CpG islands (or CG islands) are regions with a high frequency of CpG sites. Though objective definitions for CpG islands are limited, the usual formal definition is a region with at least 200 bp, a GC percentage greater than 50%, and an observed-to-expected CpG ratio greater than 60 %.
In each glioblastoma GBM, hundreds of genes are subject to DNA hypermethylation at their CpG island promoters. A subset of GBMs is also characterized by locus-specific and genome-wide decrease in DNA methylation, or DNA hypomethylation. Other epigenetic alterations, such as changes in the position of histone variants and changes in histone modifications are also likely important in the molecular pathology of GBM, but somewhat surprisingly there are very limited data about these in GBM. Alterations in histone modifications are especially important to understand, given that histone deacetylases are targets for drugs that are in clinical trial for GBMs. The technological wave of next-generation sequencing will accelerate GBM epigenome profiling, allowing the direct integration of DNA methylation, histone modification and gene expression profiles. Ultimately, genomic and epigenomic data should provide new predictive markers of response and lead to more effective therapies for GBM 1).
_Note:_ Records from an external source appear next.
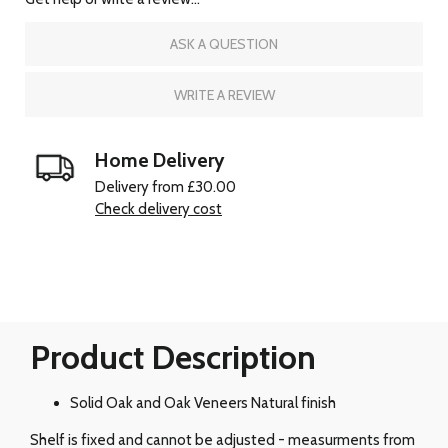
ASK A QUESTION
WRITE A REVIEW
Home Delivery
Delivery from £30.00
Check delivery cost
Product Description
Solid Oak and Oak Veneers Natural finish
Shelf is fixed and cannot be adjusted - measurments from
IDH1/2-mutant gliomas harbor a distinct glioma-CpG island methylation phenotype (G-CIMP) that may promote the initiation and progression of secondary pathway gliomas by silencing tumor-suppressive genes. The potential role of tumor-suppressive microRNAs (miRNA; miR) in this process is not understood 2).
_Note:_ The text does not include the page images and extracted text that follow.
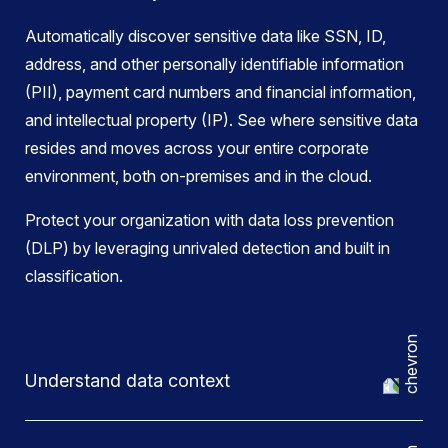
Automatically discover sensitive data like SSN, ID,
address, and other personally identifiable information
(PII), payment card numbers and financial information,
and intellectual property (IP). See where sensitive data
resides and moves across your entire corporate
environment, both on-premises and in the cloud.
Protect your organization with data loss prevention
(DLP) by leveraging unrivaled detection and built in
classification.
Understand data context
Yin et al. identified a novel hypomethylation signature comprising of three CpGs at non-CpG island (CGI) open sea regions for glioblastomas (GBMs). The hypomethylation signature consistently predicted poor prognosis of GBMs in a series of discovery and validation datasets. It was demonstrated as an independent prognostic indicator, and showed interrelationships with known molecular marks such as MGMT promoter methylation status, and glioma CpG island methylator phenotype (G-CIMP) or IDH1 mutations. Bioinformatic analysis found that the hypomethylation signature was closely associated with the transcriptional status of an EGFR/Vascular endothelial growth factor A/ANXA1-centered gene network. The integrative molecular analysis finally revealed that the gene network defined two distinct clinically relevant molecular subtypes reminiscent of different immature neuroglial lineages in GBMs. The novel hypomethylation signature and relevant gene network may provide new insights into prognostic classification, molecular characterization, and treatment development for GBMs 3).
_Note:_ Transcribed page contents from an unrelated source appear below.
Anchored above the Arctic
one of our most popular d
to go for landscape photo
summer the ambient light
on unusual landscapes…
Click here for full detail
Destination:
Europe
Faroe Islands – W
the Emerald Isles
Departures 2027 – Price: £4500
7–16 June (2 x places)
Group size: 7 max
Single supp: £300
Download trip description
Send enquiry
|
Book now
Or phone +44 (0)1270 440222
Exposure to 1 mg/mL Olea europaea (OLE) caused a significant induction of CpG island methylation in the MGMT gene using Methyl quantitative PCR assay (P < 0.001). In WST-1 analysis, the use of 350 µM TMZ plus 1 mg/mL OLE significantly increased the TMZ response of MGMT unmethylated cells (P = 0.003). Using the comet assay, the impact of 1 mg/mL OLE plus 350 µM TMZ on the formation of DNA strand breaks was significantly higher than that of 450 µM TMZ alone (P < 0.001) and Western blot analysis revealed that, when cells are treated with 1-mg/mL OLE, the total p53 protein levels tended to decrease. The results presented in this study uniquely demonstrated that OLE synergistically increased the TMZ response of GBM tumors by regulating MGMT gene methylation and p53 expression. However, further studies to validate our findings are required 4).